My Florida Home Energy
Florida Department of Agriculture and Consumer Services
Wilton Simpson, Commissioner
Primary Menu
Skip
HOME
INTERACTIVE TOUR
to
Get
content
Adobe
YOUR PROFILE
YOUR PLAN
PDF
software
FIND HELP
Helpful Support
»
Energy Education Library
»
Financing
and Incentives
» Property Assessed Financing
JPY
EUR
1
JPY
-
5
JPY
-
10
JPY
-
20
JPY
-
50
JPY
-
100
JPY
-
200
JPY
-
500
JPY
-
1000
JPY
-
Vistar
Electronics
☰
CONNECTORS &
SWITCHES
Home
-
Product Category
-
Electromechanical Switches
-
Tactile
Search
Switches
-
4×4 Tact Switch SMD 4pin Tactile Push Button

=====

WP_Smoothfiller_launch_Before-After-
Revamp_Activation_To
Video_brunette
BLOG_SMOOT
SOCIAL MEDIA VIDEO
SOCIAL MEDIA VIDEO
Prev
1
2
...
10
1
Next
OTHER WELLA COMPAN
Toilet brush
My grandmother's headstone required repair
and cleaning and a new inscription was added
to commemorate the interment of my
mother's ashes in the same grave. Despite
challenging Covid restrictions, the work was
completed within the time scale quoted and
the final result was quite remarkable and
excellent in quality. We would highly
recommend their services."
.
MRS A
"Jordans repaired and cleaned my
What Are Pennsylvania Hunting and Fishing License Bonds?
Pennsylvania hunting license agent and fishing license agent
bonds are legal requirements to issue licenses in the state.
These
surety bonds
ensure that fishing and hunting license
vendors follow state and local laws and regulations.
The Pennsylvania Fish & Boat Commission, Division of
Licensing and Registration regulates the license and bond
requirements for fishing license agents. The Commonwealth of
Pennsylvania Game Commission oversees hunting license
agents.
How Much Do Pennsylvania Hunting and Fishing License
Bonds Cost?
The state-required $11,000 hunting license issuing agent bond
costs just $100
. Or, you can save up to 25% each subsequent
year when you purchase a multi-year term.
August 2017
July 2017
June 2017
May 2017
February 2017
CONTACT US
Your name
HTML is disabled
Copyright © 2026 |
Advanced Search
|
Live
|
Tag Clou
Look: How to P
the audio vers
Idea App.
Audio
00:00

=====

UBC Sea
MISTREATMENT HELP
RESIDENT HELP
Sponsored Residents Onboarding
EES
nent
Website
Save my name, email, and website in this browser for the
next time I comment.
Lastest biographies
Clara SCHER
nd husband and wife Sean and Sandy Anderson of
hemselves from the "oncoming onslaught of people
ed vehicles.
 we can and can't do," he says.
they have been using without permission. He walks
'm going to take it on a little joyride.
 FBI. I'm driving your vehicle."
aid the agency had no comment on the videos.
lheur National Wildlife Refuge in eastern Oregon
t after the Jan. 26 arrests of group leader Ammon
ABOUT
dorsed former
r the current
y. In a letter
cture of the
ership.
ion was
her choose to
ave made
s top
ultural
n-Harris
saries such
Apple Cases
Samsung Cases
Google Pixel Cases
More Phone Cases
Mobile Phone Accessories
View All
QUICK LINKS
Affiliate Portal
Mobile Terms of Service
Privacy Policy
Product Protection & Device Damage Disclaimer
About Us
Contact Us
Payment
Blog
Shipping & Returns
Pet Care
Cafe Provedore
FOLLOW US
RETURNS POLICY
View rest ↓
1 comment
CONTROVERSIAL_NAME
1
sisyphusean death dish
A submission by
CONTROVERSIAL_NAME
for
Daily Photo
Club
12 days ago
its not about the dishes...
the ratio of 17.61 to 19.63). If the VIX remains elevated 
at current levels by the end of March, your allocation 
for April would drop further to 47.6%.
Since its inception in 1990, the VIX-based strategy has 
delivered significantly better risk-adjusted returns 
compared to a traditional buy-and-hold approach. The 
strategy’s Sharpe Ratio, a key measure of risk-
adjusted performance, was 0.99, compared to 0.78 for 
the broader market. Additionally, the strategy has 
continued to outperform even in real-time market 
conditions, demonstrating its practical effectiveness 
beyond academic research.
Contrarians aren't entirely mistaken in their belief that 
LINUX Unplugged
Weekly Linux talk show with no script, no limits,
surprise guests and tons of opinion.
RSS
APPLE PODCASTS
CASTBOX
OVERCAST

=====

→ **YOUR TASK**
Using the listing above, copy exactly the line that contains "My Florida Home Energy", the line that contains "and Incentives", and each line that falls between them.

→ **YOUR RESPONSE**
My Florida Home Energy
Florida Department of Agriculture and Consumer Services
Wilton Simpson, Commissioner
Primary Menu
Skip
HOME
INTERACTIVE TOUR
to
Get
content
Adobe
YOUR PROFILE
YOUR PLAN
PDF
software
FIND HELP
Helpful Support
»
Energy Education Library
»
Financing
and Incentives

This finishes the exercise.